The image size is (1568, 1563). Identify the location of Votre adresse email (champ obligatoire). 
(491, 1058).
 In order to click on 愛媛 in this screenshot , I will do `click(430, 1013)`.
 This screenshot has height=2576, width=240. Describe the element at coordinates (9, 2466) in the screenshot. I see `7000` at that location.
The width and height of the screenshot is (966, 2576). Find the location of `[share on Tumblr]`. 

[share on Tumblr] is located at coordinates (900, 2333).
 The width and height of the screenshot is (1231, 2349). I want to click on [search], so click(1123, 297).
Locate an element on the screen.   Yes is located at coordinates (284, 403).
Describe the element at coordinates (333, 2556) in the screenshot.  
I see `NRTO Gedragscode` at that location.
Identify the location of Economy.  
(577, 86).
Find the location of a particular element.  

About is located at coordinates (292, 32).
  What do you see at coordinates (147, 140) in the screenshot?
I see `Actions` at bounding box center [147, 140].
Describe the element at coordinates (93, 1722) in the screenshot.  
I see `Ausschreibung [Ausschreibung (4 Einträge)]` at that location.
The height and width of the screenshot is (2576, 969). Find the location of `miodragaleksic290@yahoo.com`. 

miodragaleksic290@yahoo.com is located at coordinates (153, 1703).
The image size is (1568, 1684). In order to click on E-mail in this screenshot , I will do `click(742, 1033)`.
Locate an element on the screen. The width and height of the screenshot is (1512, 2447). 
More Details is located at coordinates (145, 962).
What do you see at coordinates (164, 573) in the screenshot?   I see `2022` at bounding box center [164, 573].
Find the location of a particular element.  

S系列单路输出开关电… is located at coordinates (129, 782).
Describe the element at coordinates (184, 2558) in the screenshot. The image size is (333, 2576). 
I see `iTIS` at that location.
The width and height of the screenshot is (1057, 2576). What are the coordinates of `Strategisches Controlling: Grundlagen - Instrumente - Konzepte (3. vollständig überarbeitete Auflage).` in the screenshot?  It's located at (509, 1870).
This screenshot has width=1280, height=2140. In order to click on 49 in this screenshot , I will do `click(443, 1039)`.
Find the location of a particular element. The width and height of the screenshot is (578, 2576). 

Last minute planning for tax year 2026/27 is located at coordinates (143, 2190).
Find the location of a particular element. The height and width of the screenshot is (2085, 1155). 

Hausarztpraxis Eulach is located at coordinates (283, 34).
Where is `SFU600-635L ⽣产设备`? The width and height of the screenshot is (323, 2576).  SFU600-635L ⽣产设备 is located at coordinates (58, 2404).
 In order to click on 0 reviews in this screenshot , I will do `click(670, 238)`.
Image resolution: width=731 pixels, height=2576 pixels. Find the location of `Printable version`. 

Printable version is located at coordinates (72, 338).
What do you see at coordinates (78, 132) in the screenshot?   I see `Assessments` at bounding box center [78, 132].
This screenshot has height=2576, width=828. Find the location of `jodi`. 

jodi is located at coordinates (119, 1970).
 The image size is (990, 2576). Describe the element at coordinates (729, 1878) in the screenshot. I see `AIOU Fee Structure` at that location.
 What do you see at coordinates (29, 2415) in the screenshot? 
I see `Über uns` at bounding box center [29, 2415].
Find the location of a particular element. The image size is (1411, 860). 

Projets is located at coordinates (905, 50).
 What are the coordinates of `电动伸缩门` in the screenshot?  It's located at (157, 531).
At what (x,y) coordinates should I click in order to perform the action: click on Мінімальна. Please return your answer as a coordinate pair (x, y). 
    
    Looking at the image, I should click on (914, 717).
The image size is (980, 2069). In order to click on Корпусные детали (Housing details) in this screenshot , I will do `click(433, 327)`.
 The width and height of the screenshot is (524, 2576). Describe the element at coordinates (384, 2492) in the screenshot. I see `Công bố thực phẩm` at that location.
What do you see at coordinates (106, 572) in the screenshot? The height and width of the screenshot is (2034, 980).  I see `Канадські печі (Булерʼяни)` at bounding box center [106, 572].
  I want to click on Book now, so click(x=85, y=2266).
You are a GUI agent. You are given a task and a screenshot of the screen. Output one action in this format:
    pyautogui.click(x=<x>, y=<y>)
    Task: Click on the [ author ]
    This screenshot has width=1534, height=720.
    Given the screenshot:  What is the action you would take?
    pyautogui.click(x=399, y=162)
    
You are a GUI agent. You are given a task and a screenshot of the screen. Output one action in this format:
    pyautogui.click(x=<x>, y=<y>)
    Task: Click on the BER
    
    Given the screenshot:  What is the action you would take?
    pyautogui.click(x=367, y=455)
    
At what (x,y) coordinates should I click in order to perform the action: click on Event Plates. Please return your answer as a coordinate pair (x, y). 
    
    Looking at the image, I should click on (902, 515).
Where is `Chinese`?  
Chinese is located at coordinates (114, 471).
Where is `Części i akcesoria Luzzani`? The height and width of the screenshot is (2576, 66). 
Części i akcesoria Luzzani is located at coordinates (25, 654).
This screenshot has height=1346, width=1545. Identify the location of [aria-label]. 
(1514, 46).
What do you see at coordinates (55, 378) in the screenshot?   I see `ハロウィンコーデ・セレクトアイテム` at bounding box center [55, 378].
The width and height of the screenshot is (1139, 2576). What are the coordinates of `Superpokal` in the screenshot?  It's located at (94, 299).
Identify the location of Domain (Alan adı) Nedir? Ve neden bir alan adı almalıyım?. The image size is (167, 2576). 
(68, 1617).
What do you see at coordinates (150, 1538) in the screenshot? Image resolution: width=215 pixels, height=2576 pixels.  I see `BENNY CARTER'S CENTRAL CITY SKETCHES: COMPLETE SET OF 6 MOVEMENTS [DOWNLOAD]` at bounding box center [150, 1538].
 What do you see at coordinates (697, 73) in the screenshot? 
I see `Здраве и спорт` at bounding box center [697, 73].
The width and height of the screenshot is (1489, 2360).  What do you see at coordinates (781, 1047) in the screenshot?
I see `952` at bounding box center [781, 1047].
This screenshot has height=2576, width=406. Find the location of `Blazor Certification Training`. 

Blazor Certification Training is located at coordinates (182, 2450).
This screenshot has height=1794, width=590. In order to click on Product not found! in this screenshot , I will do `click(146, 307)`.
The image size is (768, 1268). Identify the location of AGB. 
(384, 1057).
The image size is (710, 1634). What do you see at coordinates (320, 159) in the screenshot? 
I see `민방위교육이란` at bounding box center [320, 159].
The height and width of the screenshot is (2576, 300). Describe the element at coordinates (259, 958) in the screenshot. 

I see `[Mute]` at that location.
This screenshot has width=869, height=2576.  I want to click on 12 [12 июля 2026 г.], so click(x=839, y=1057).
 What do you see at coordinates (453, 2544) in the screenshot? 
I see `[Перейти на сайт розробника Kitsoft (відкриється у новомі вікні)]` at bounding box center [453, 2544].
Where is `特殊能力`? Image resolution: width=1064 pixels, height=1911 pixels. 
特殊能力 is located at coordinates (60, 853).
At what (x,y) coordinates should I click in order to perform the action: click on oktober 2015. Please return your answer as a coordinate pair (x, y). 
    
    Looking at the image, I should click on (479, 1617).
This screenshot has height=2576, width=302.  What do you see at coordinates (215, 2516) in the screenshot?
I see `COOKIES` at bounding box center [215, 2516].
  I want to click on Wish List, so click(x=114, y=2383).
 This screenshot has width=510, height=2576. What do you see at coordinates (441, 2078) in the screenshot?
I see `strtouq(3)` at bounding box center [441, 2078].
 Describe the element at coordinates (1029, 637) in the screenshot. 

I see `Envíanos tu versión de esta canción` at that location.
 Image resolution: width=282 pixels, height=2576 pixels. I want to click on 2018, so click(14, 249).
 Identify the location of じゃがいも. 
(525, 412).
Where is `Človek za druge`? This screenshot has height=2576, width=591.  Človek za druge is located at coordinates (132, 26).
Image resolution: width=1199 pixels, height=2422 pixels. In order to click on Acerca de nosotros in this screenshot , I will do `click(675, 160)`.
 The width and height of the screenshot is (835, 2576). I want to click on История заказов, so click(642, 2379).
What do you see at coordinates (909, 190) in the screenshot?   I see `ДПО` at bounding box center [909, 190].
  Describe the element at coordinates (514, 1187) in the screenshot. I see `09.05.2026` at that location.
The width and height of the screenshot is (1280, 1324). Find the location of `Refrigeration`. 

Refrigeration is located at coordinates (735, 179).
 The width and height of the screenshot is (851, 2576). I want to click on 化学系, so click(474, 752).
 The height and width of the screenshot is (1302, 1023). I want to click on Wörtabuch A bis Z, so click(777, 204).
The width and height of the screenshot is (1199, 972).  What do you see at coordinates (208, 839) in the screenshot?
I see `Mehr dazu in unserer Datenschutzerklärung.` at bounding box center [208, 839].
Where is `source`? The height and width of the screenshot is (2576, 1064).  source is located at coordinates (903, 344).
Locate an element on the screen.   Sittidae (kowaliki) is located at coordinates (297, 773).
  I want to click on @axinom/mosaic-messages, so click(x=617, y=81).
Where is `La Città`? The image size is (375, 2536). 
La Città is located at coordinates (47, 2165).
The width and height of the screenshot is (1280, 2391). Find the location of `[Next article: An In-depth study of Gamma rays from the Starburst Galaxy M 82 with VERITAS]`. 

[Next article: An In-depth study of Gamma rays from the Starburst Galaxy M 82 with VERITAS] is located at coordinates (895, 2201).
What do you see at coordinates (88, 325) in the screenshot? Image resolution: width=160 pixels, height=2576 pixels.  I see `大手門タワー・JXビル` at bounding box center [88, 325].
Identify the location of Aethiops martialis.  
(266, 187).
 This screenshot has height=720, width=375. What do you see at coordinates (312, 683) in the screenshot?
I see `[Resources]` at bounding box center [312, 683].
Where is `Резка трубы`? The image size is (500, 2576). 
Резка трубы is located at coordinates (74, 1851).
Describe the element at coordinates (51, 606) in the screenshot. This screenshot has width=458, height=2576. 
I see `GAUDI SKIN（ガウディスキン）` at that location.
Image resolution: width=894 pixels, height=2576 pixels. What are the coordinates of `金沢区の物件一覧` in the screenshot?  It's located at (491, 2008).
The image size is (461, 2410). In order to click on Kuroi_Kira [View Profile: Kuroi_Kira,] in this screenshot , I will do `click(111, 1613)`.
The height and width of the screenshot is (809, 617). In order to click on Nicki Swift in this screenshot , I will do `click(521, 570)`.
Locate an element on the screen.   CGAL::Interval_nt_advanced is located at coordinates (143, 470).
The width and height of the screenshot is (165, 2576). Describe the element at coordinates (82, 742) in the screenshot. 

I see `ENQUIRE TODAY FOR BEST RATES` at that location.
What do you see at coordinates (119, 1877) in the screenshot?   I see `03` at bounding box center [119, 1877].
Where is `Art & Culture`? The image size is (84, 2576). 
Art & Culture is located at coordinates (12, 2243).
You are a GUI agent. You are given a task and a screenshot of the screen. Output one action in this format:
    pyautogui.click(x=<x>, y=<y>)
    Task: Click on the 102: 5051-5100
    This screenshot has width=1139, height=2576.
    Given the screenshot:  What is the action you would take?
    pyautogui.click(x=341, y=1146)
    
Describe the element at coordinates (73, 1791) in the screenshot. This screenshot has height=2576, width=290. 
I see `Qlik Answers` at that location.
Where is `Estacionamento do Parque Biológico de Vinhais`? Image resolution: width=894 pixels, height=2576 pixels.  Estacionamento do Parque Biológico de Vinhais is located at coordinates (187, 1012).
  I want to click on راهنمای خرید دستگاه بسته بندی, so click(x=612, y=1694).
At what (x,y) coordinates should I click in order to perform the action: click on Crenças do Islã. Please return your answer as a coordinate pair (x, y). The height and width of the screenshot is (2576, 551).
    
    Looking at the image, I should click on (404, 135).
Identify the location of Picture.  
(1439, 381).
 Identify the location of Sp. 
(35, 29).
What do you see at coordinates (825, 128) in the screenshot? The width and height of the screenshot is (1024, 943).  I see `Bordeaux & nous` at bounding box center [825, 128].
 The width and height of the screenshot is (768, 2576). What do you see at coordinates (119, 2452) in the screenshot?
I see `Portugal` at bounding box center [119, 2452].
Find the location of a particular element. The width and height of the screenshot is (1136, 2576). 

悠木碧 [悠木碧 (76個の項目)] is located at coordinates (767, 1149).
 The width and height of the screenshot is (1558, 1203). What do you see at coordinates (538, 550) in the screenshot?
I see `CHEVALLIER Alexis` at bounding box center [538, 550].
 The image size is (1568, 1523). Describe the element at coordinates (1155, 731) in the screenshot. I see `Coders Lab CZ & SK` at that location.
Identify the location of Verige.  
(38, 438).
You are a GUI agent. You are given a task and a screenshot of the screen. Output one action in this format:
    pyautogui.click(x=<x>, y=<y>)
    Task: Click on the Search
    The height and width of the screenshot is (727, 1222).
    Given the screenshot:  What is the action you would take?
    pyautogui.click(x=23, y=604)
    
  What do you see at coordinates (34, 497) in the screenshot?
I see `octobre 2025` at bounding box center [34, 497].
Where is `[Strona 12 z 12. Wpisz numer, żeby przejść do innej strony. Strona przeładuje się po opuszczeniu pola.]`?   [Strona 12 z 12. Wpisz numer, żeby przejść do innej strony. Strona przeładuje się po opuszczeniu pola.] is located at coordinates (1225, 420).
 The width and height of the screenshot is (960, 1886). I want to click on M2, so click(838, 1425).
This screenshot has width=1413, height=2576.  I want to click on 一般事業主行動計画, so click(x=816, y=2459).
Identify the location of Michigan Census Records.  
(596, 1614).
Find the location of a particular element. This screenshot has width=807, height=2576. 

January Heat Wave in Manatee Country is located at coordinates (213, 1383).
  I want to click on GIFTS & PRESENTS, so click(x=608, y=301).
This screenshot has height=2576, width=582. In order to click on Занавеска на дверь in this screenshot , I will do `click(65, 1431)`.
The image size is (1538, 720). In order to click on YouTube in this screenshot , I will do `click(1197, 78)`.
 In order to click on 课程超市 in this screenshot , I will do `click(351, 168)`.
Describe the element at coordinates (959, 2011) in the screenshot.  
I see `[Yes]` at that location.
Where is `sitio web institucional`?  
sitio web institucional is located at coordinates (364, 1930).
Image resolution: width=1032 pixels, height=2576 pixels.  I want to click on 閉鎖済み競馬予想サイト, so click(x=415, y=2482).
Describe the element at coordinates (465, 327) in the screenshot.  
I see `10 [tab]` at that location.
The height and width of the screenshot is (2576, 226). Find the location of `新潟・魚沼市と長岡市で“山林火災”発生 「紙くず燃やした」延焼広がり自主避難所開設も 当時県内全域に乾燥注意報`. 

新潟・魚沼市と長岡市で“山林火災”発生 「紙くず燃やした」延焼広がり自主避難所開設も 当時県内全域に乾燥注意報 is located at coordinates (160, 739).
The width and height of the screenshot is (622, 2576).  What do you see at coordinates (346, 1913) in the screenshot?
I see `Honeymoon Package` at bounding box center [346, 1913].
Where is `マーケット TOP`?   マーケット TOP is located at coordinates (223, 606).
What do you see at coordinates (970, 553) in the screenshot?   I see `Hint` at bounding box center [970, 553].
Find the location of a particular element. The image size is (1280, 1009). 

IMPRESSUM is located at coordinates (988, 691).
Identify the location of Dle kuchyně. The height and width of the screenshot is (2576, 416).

--

## WHAT THE TASK REQUIRES
Starting at the top of the listing above, repeat every line exactly until the line that contains "The width and height of the screenshot is (1057, 2576)." has been repeated too.

## SOLUTION TO THIS TASK
The image size is (1568, 1563). Identify the location of Votre adresse email (champ obligatoire). 
(491, 1058).
 In order to click on 愛媛 in this screenshot , I will do `click(430, 1013)`.
 This screenshot has height=2576, width=240. Describe the element at coordinates (9, 2466) in the screenshot. I see `7000` at that location.
The width and height of the screenshot is (966, 2576). Find the location of `[share on Tumblr]`. 

[share on Tumblr] is located at coordinates (900, 2333).
 The width and height of the screenshot is (1231, 2349). I want to click on [search], so click(1123, 297).
Locate an element on the screen.   Yes is located at coordinates (284, 403).
Describe the element at coordinates (333, 2556) in the screenshot.  
I see `NRTO Gedragscode` at that location.
Identify the location of Economy.  
(577, 86).
Find the location of a particular element.  

About is located at coordinates (292, 32).
  What do you see at coordinates (147, 140) in the screenshot?
I see `Actions` at bounding box center [147, 140].
Describe the element at coordinates (93, 1722) in the screenshot.  
I see `Ausschreibung [Ausschreibung (4 Einträge)]` at that location.
The height and width of the screenshot is (2576, 969). Find the location of `miodragaleksic290@yahoo.com`. 

miodragaleksic290@yahoo.com is located at coordinates (153, 1703).
The image size is (1568, 1684). In order to click on E-mail in this screenshot , I will do `click(742, 1033)`.
Locate an element on the screen. The width and height of the screenshot is (1512, 2447). 
More Details is located at coordinates (145, 962).
What do you see at coordinates (164, 573) in the screenshot?   I see `2022` at bounding box center [164, 573].
Find the location of a particular element.  

S系列单路输出开关电… is located at coordinates (129, 782).
Describe the element at coordinates (184, 2558) in the screenshot. The image size is (333, 2576). 
I see `iTIS` at that location.
The width and height of the screenshot is (1057, 2576). What are the coordinates of `Strategisches Controlling: Grundlagen - Instrumente - Konzepte (3. vollständig überarbeitete Auflage).` in the screenshot?  It's located at (509, 1870).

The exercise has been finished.